Kurang Tepat, Hindia Belanda Rampok Tanah Hak Ulayat Tana Ai
MAUMERE, GlobalFlores.com – Pernyataan bahwa Hindia Belanda merampok tanah hak ulayat Tana Ai, seperti yang dsampaikan warga masyarakat Tana ai saat dengar pendapat bersama DPRD Sikka, Jumat (10/6/2022) lalu dinilai tidak tepat.
Hal ini disampaikan Dosen Universitas Surabaya (Ubaya) Marianus Gaharpung SH, Minggu (12/6/2022) di Maumere.
Marinus yang mengaku tidak mengikuti langsung rapat dengar pendapat DPRD Sikka dengan warga Tana Ai, Jumat (10/6/22), soal Hak Guna Usaha ( HGU).
Namun demikian bagaimana sejatinya tanah hak ulayat masyarakat Tana Ai yang saat ini menjadi HGU. Setelah membaca media online dengan judul, Hindia Belanda merampok tanah Hak ulayat Tana Ai, menggugah dirinya untuk memberikan pemikiran dengan tidak memihak kepada siapapun
Menrut Marianus, negara sebagai institusi publik yang mengatur tatanan bernegara dan bermasyarakat, dipastikan semua tindakan faktual atau keputusan tata usaha negara yang dibuat oleh Badan tata Usaha Negara semua menggunakan bukti-bukti akurat yang merupakan dasar hukum dan tidak melanggar asas-asas umum pemerintahan yang baik.

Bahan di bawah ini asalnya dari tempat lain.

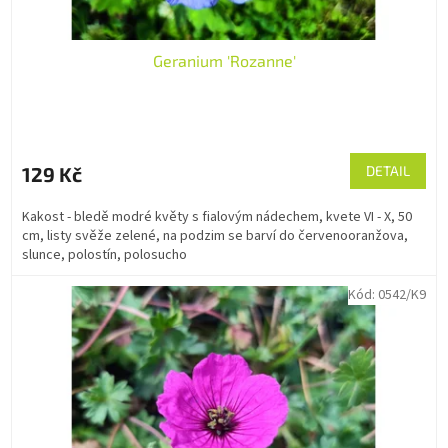
Geranium 'Rozanne'
129 Kč
DETAIL
Kakost - bledě modré květy s fialovým nádechem, kvete VI - X, 50
cm, listy svěže zelené, na podzim se barví do červenooranžova,
slunce, polostín, polosucho
Kód:
0542/K9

“Berkaitan dengan tanah masyarakat adat Tanah Air dikatakan dirampok oleh Hindia Belanda kami pribadi sangat tidak setuju dengan penggunakan terminologi rampok tersebut karena sangat kasar padahal pada zaman itu kita semua termasuk yang hadir rapat dengar pendapat dengan DPRD Sikka belum lahir dan tidak tahu ratio legis (rasio hukum) bagaimana tanah tanah tersebut sampai dikuasai dan dikerjakan oleh Belanda,”kata Marianus.
Marianus bahkan mempertanyakan, apakah ketika Belanda masuk ke wilayah Tana Ai, masyarakat adatnya sudah ada secara turun temurun, atau mereka datang dari mana-mana lalu menetap di Tana Ai, atau mungkin sebagai pekerja di tanah yang dikuasai Belanda. Makanya Belanda menerapkan konsep Domein Verklaring yang ada dimasa kolonial Belanda tahun 1870 – 1888.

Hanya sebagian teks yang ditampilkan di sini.